The first proceedings had been secretly initiated at the beginning of 2019 by the Anti-Corruption Prosecutor's Office within file 12/2019, before going to the Supreme Court prosecutor's office. As a result of the investigations, it was learned that the funds came from the Mexican-British businessman Allen de Jesús Sanginés-Krause and that, in order to hide the trace of the real destination of the money from the AEAT, the transfers were not made directly, but through a collaborator of the Casa del Rey, the colonel of the Air Force and former aide-de-camp to the monarch Nicolás Murga Mendoza.

Source of funds

The donations came from British-Mexican businessman Allen de Jesús Sanginés-Krause, a former Goldman Sachs executive and real estate investor. The personal and business relations between the two date back to 2006. Sanginés actively worked in the creation of the SSIF fund, and also in the attempt of the Russian oil conglomerate LUKoil to become a majority shareholder in the Spanish company Repsol in 2008. Sanginés tried to convince the Russian shareholders to contribute the 9,000 million euros necessary to materialize the acquisition, while Juan Carlos was in charge of putting pressure on the President of the Executive, José Luis Rodríguez Zapatero, to give the green light to the operation. Finally, the Government, through the Ministers of Industry, Miguel Sebastián, and of Economy and Finance, Pedro Solbes (also backed by negative reports from the CNI), ended up rejecting the project, which, according to government sources, threatened to "compromise the Repsol's Spanishness" and "put the heating switch in Spanish houses in the hands of the Russian Government".
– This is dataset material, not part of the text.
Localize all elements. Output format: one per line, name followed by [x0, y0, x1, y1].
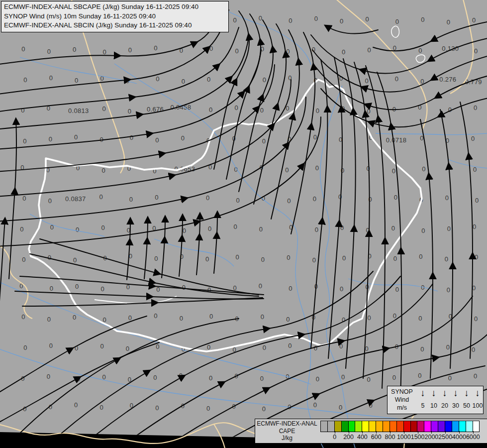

This is how the journalist Diego Rodríguez Veiga in El Español assessed the maneuvers of the then King of Spain:

It is paradoxical that Juan Carlos I, the Spanish monarch, intervened in a movement that, later, was considered to benefit Russia rather than Spain. The same ended up happening with the Saudi fund, which benefited the Arabs and made Spanish companies lose money. This type of action, with the passage of time and with perspective, has now become judicial cases that are piled up at the emeritus table because, as it is being shown, the Head of State had just taken personal hedge in his efforts to, allegedly, represent the interests of Spain.
Killua Castle before restoration.

For both friendship and business reasons, Juan Carlos held several off-schedule meetings with Sanginés-Krause at the Palacio de la Zarzuela and at the La Angorilla country house, which had been rehabilitated to serve as Corinna's residence Larsen. For his part, the Mexican financier, on the occasion of his 58th birthday, invited Juan Carlos to his castle in Killua (Ireland) in 2017, who came in the company of his ex-lover and friend Marta Gayá. Three years later, the Spanish Prosecutor's Office, in the framework of the investigations it had undertaken into personal expenses of King Juan Carlos paid irregularly by Sanginés, was interested in the financial details of that trip.

Regularization

On December 9, 2020, the law firm of the lawyer Javier Sánchez-Junco, on behalf of King Juan Carlos, filed a tax declaration "without prior request" which resulted in a debt of 678,393.72 euros. The strategy was to avoid the imputation of a money laundering crime against his client, although this also implied the implicit recognition of the crime. In February, he made a second transaction of more than 4 million euros to regularize his situation with the AEAT, for money earned in previous years. Some sources suggest that this second payment would eliminate the possibility of prosecuting Juan Carlos criminally.

Trust in Jersey

In addition to the investigation into the commissions for the construction of the AVE to Mecca and the proceedings opened for the real origin of the funds from the Royal Black cards, in November 2020 the Second Chamber of the Supreme Court opened a third line of investigation into irregular funds from the king. The Executive Service of the Commission for the Prevention of Money Laundering and Monetary Offenses (Sepblac) had discovered a new hidden fortune on the island of Jersey, considered a tax haven. It was a trust worth about ten million euros that had been registered by the private administrator and friend of King Manuel Prado y Colón de Carvajal, and among whose headlines appeared Juan Carlos I. The suspicious movements took place in 2005, that is, while he was King of Spain.

Personal fortune

In September 2012, the New York newspaper The New York Times published an article entitled "Chastened King Seeks Redemption, for Spain and His Monarchy". '). In the text, released five days after the monarch visited the newspaper to explain the Spanish situation and improve the country's image, it was indicated, among other information, that "the fortune of the Spanish Royal Family has been estimated at up to 2,300 million dollars [almost 1,800 million euros]”. Sources from the New York newspaper later indicated that the calculation had not been the product of its own investigation, but was based on an average of already published figures.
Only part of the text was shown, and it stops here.